Radius (r) of circle = \(15\) cm   
Area of sector \(OPRQ\) = \(\frac{60°}{360°} \times \pi r^2\)
= \(\frac{1}{6} \times 3.14 \times  (15)^2\)
= \(117.75\,cm^2\)
In \(∆OPQ\), 
\(∠OPQ = ∠OQP\)         (As \(OP = OQ\))  
\(∠OPQ + ∠OQP + ∠POQ = 180°\)
\(2∠OPQ = 120°\)
  \(∠OPQ = 60°\) 
\(∆OPQ\) is an equilateral triangle.  
Area of \(∆OPQ\) = \(\frac{\sqrt3 } 4 \times (side)^2\)
= \(\frac{\sqrt3 } 4 \times (15)^2\)

= \(\frac{225\sqrt3 } 4 cm^2\)

= \(56.25 \sqrt3\)
= \(97. 3125 \, cm^2\)
Area of segment \(PRQ\) = Area of sector \(OPRQ\) − Area of \(∆OPQ\) 

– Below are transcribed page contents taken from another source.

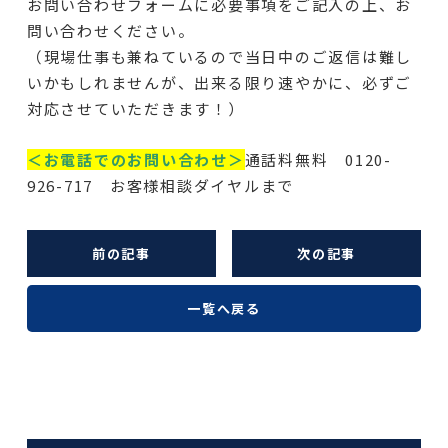
お問い合わせフォームに必要事項をご記入の上、お
問い合わせください。
（現場仕事も兼ねているので当日中のご返信は難し
いかもしれませんが、出来る限り速やかに、必ずご
対応させていただきます！）
＜お電話でのお問い合わせ＞
通話料無料 0120-
926-717 お客様相談ダイヤルまで
前の記事
次の記事
一覧へ戻る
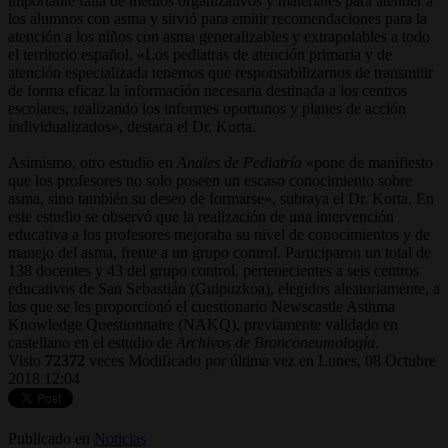
importante falta de medios organizativos y materiales para atender a
los alumnos con asma y sirvió para emitir recomendaciones para la
atención a los niños con asma generalizables y extrapolables a todo
el territorio español. «Los pediatras de atención primaria y de
atención especializada tenemos que responsabilizarnos de transmitir
de forma eficaz la información necesaria destinada a los centros
escolares, realizando los informes oportunos y planes de acción
individualizados», destaca el Dr. Korta.
Asimismo, otro estudio en
Anales de Pediatría
«pone de manifiesto
que los profesores no solo poseen un escaso conocimiento sobre
asma, sino también su deseo de formarse», subraya el Dr. Korta. En
este estudio se observó que la realización de una intervención
educativa a los profesores mejoraba su nivel de conocimientos y de
manejo del asma, frente a un grupo control. Participaron un total de
138 docentes y 43 del grupo control, pertenecientes a seis centros
educativos de San Sebastián (Guipuzkoa), elegidos aleatoriamente, a
los que se les proporcionó el cuestionario Newscastle Asthma
Knowledge Questionnaire (NAKQ), previamente validado en
castellano en el estudio de
Archivos de Bronconeumología
.
Visto
72372
veces
Modificado por última vez en Lunes, 08 Octubre
2018 12:04
Publicado en
Noticias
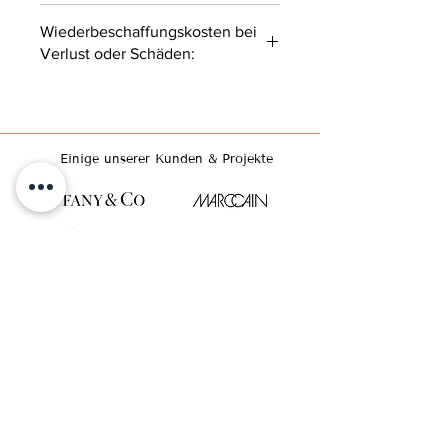
100 % Leinen
Wiederbeschaffungskosten bei
Verlust oder Schäden:
9,50 EUR/Stück
Einige unserer Kunden & Projekte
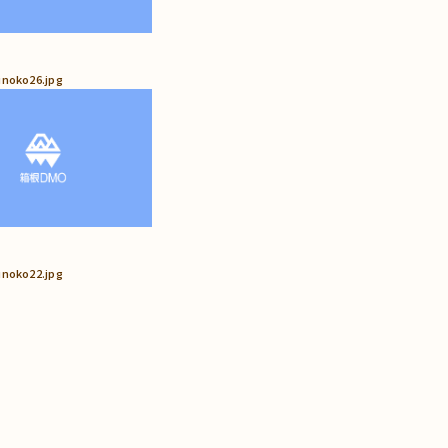
inoko26.jpg
inoko22.jpg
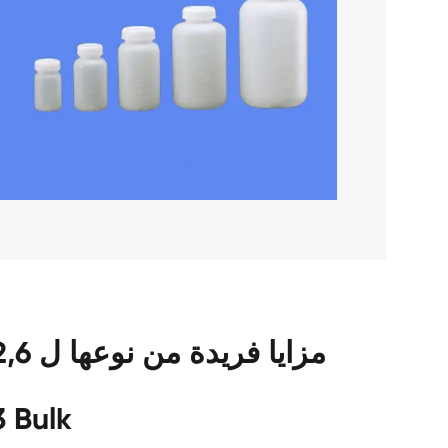
43-1 Bulk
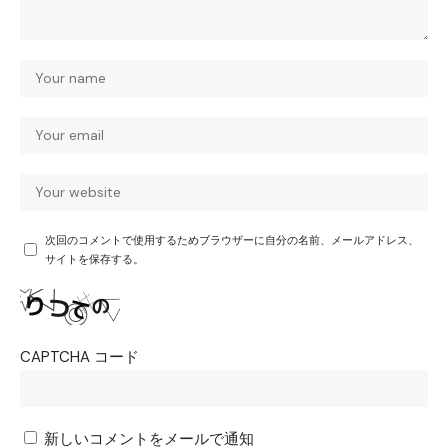
次回のコメントで使用するためブラウザーに自分の名前、メールアドレス、
サイトを保存する。
CAPTCHA コード
新しいコメントをメールで通知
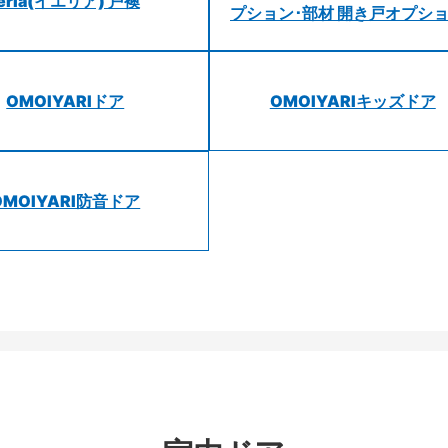
ieria(イエリア) 戸襖
プション･部材 開き戸オプシ
OMOIYARIドア
OMOIYARIキッズドア
OMOIYARI防音ドア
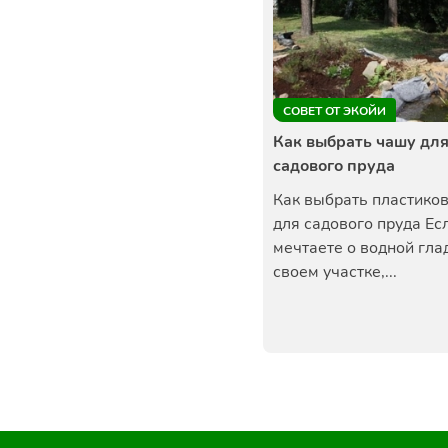
СОВЕТ ОТ ЭКОЙИ
Как выбрать чашу дл
садового пруда
Как выбрать пластико
для садового пруда Ес
мечтаете о водной гла
своем участке,...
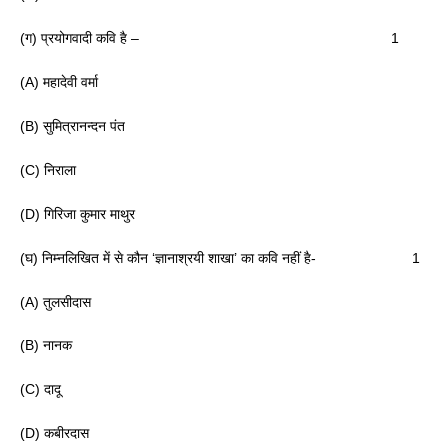
(ग) प्रयोगवादी कवि है – 1
(A) महादेवी वर्मा
(B) सुमित्रानन्दन पंत
(C) निराला
(D) गिरिजा कुमार माथुर
(घ) निम्नलिखित में से कौन ‘ज्ञानाश्रयी शाखा’ का कवि नहीं है- 1
(A) तुलसीदास
(B) नानक
(C) दादू
(D) कबीरदास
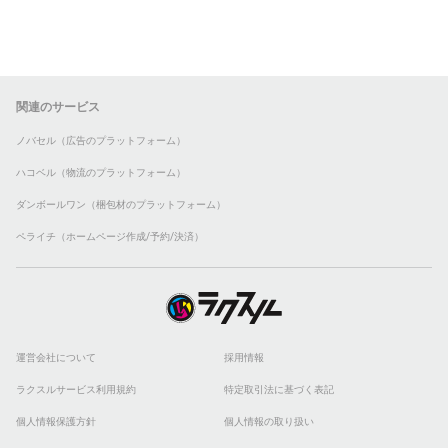
関連のサービス
ノバセル（広告のプラットフォーム）
ハコベル（物流のプラットフォーム）
ダンボールワン（梱包材のプラットフォーム）
ペライチ（ホームページ作成/予約/決済）
運営会社について
採用情報
ラクスルサービス利用規約
特定取引法に基づく表記
個人情報保護方針
個人情報の取り扱い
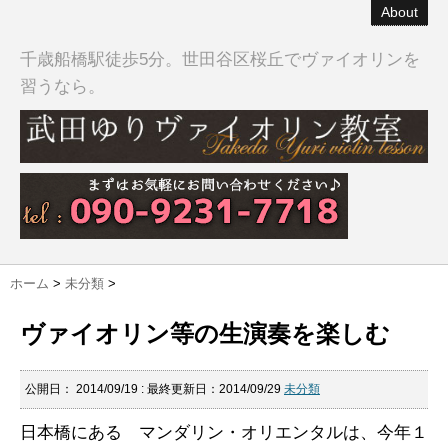
About
千歳船橋駅徒歩5分。世田谷区桜丘でヴァイオリンを
習うなら。
ホーム
>
未分類
>
ヴァイオリン等の生演奏を楽しむ
公開日：
2014/09/19
: 最終更新日：2014/09/29
未分類
日本橋にある マンダリン・オリエンタルは、今年１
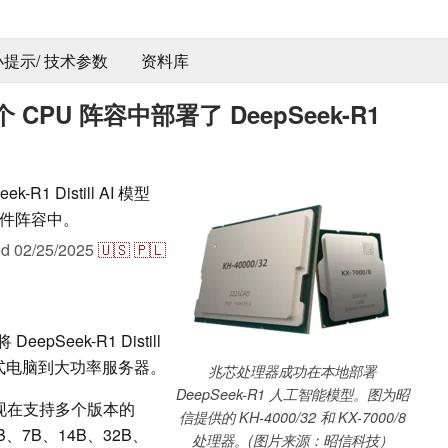
 小提示/ 技术参数
资料库
PU 阵容中部署了 DeepSeek-R1
1 Distill AI 模型
件阵容中。
ed
02/25/2025
🇺🇸
🇵🇱
epSeek-R1 Distill
式电脑到大功率服务器。
兆芯处理器成功在本地部署
DeepSeek-R1 人工智能模型。图为昭
器现在支持多个版本的
信提供的 KH-4000/32 和 KX-7000/8
1.5B、7B、14B、32B、
处理器。(图片来源：昭信科技）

                                    = \(117.75 − 97.3125\)  = \(20.4375\) \(cm^2\)
Area of major segment \(PSQ\) = Area of circle − Area of segment \(PRQ\) 

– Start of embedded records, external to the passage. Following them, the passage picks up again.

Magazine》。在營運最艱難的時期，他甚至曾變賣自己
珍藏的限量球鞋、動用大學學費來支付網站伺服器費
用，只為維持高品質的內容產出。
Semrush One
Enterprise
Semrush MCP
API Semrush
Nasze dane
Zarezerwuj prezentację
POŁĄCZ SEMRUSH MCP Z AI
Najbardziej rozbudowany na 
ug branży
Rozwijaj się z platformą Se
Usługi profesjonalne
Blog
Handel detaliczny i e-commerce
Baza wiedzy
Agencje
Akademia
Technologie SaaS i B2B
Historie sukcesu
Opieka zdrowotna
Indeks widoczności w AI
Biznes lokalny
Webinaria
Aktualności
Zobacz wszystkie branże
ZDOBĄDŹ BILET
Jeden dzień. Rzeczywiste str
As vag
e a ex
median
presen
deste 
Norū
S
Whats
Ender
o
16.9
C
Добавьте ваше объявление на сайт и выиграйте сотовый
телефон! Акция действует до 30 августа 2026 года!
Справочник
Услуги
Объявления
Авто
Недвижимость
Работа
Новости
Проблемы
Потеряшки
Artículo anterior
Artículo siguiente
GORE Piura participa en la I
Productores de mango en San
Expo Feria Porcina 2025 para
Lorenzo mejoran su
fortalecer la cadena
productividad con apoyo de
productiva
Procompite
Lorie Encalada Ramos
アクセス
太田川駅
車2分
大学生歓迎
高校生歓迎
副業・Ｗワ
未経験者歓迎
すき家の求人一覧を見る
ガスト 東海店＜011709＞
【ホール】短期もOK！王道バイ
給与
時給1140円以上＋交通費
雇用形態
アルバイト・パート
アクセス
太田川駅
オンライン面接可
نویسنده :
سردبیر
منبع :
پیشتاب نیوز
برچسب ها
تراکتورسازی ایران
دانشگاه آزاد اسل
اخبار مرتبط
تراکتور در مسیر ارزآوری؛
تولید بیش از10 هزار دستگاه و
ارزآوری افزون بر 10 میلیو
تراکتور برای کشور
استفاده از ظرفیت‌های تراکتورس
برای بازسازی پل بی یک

                                              = \(\pi (15)^2  - 20.4375\)
                                              = \(3.14 \times 225 - 20.4375\)
                                              = \(706.5 - 20.4375\)
                                              = \(686. 0625\) \(cm^2\)

So, the answer is \(686. 0625\ cm^2\).